Go through the data line by line from the top, retyping each exactly, and end with the line that contains "thereto. You alone".

Records to use:
================

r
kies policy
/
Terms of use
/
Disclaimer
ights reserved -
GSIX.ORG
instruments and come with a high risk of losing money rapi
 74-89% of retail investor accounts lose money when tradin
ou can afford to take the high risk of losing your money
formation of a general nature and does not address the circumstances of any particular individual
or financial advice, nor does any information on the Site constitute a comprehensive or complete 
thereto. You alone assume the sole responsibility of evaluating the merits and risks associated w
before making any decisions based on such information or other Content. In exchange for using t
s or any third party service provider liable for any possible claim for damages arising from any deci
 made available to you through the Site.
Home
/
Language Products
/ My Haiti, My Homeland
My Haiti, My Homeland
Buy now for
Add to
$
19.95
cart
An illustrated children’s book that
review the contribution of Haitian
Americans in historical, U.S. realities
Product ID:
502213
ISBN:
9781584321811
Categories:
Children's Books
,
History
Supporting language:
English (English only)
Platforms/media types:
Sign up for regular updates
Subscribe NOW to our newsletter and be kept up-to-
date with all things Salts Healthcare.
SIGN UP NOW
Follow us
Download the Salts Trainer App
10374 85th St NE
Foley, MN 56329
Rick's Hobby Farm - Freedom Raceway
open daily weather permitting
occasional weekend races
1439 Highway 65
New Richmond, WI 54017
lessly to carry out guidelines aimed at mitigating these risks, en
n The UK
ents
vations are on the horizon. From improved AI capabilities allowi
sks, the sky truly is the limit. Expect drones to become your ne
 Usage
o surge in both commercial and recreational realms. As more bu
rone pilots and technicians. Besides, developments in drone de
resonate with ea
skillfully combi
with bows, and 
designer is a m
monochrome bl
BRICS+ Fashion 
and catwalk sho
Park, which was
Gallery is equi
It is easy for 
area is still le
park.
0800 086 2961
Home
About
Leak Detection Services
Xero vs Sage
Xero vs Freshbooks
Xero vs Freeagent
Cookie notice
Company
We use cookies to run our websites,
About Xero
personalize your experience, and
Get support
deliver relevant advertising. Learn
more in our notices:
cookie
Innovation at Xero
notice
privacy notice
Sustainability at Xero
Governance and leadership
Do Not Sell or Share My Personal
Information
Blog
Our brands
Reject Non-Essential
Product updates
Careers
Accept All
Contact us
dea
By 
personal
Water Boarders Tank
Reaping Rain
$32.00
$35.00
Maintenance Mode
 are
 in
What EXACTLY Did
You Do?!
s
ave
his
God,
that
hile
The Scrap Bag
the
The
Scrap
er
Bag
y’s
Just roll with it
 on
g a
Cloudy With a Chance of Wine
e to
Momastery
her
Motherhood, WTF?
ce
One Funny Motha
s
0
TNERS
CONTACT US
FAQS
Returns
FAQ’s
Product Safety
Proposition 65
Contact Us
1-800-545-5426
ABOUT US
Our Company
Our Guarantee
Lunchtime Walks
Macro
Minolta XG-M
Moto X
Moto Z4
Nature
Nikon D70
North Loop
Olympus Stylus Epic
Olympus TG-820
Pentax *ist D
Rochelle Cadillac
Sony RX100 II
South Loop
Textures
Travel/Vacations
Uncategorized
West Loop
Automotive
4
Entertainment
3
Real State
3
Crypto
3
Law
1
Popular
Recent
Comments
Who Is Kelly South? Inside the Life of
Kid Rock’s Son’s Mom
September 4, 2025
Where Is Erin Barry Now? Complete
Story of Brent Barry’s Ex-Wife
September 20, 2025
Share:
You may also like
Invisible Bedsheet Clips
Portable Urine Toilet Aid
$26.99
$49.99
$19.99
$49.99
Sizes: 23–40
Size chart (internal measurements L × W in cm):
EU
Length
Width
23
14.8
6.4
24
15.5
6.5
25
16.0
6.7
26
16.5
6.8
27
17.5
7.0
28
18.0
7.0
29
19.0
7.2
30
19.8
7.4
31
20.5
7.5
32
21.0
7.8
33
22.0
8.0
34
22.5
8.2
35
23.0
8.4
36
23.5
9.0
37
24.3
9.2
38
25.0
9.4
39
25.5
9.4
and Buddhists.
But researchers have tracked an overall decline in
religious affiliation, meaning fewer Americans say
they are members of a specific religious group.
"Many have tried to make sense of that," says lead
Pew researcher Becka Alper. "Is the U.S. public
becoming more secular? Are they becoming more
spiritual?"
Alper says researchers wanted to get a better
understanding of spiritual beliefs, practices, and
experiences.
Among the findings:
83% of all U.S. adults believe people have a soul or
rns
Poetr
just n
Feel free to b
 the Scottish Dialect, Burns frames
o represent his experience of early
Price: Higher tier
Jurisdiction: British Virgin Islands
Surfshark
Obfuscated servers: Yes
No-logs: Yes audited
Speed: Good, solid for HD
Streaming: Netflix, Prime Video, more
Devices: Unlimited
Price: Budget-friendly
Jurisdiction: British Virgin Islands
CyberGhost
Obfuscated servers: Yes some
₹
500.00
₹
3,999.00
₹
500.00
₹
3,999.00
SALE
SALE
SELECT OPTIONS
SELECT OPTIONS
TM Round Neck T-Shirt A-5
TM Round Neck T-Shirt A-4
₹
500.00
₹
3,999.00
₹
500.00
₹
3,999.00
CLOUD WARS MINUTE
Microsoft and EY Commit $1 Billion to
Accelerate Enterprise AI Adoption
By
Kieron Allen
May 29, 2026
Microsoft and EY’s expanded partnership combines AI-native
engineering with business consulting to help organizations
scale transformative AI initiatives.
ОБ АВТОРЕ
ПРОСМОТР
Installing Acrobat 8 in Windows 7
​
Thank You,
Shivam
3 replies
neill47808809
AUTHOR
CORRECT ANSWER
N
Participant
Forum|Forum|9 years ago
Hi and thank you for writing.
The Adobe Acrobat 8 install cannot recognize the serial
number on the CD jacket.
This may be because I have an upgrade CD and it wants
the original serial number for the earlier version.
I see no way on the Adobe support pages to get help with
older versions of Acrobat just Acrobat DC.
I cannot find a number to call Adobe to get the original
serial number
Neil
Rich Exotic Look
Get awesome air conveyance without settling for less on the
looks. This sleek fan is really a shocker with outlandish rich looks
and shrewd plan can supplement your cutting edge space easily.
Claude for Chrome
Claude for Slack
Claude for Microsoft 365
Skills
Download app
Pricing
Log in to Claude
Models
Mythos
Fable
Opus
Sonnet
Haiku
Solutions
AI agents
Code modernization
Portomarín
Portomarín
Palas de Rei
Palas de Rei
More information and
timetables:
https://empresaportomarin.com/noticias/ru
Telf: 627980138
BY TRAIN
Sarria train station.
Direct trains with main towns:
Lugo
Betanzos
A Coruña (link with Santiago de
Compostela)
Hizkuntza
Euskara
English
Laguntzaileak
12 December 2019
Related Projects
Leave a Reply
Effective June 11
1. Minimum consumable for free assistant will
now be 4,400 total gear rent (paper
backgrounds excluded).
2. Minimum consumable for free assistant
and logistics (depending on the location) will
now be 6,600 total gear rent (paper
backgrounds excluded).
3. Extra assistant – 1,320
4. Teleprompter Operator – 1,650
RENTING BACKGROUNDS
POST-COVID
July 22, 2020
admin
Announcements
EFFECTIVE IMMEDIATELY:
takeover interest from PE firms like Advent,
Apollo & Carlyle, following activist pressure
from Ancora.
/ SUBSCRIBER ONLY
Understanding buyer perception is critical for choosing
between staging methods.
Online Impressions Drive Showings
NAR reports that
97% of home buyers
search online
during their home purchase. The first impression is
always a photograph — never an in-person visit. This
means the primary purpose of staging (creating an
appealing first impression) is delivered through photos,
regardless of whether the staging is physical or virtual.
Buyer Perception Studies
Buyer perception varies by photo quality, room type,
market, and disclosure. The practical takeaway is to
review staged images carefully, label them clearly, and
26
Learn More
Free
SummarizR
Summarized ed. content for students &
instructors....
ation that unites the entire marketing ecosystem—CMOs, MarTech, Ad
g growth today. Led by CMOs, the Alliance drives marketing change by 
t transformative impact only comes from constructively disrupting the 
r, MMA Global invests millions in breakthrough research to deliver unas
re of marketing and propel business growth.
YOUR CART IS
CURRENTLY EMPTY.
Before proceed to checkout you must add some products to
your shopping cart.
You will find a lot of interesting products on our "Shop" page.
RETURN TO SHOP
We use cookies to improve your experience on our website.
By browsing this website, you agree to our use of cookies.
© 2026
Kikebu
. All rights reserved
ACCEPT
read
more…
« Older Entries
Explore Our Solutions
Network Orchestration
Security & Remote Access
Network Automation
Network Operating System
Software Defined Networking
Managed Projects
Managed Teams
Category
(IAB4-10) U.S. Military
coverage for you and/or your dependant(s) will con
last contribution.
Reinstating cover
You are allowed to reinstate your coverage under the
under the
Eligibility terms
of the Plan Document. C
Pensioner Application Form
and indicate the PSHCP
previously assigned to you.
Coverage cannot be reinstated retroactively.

================

Answer box:
r
kies policy
/
Terms of use
/
Disclaimer
ights reserved -
GSIX.ORG
instruments and come with a high risk of losing money rapi
 74-89% of retail investor accounts lose money when tradin
ou can afford to take the high risk of losing your money
formation of a general nature and does not address the circumstances of any particular individual
or financial advice, nor does any information on the Site constitute a comprehensive or complete 
thereto. You alone assume the sole responsibility of evaluating the merits and risks associated w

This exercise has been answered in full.